= Problem to solve =
Report each line of the data that has "selon" somewhere in it.

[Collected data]
◇ ◇ ◇ ◇ ◇

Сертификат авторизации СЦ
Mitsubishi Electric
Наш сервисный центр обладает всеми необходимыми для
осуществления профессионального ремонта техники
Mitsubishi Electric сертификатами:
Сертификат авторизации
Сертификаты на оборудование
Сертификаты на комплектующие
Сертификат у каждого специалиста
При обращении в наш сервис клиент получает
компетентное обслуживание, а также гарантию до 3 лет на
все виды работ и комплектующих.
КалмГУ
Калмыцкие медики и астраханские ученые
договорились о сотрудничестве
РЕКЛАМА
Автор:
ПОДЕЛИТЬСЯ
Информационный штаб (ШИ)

◇ ◇ ◇ ◇ ◇

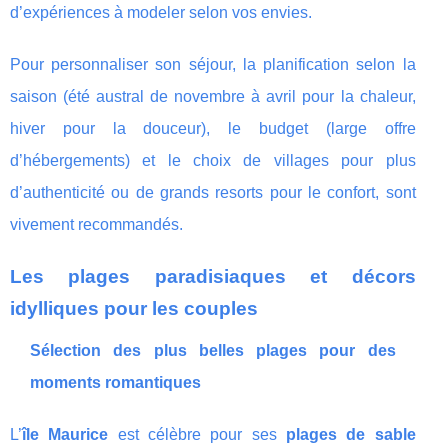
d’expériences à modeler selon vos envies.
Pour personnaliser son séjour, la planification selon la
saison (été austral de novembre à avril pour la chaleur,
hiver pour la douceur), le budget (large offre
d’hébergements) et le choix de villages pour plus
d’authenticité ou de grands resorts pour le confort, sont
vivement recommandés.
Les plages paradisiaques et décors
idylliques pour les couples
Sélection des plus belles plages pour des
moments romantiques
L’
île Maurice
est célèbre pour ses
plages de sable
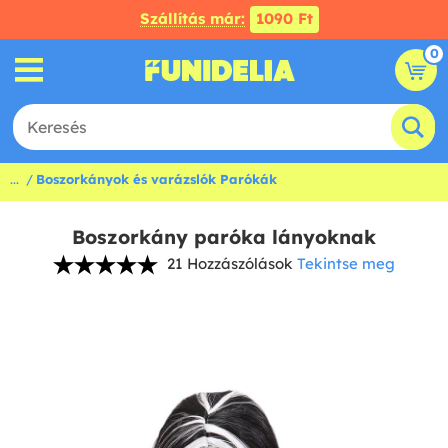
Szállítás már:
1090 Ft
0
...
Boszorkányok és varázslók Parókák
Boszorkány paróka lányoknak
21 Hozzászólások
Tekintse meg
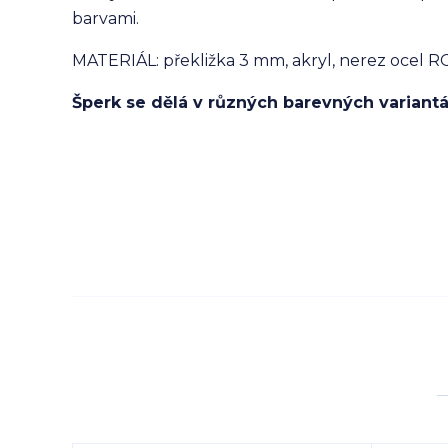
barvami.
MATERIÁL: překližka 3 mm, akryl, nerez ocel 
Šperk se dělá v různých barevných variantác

◇ ◇ ◇ ◇ ◇

= Solution to this task =
d’expériences à modeler selon vos envies.
Pour personnaliser son séjour, la planification selon la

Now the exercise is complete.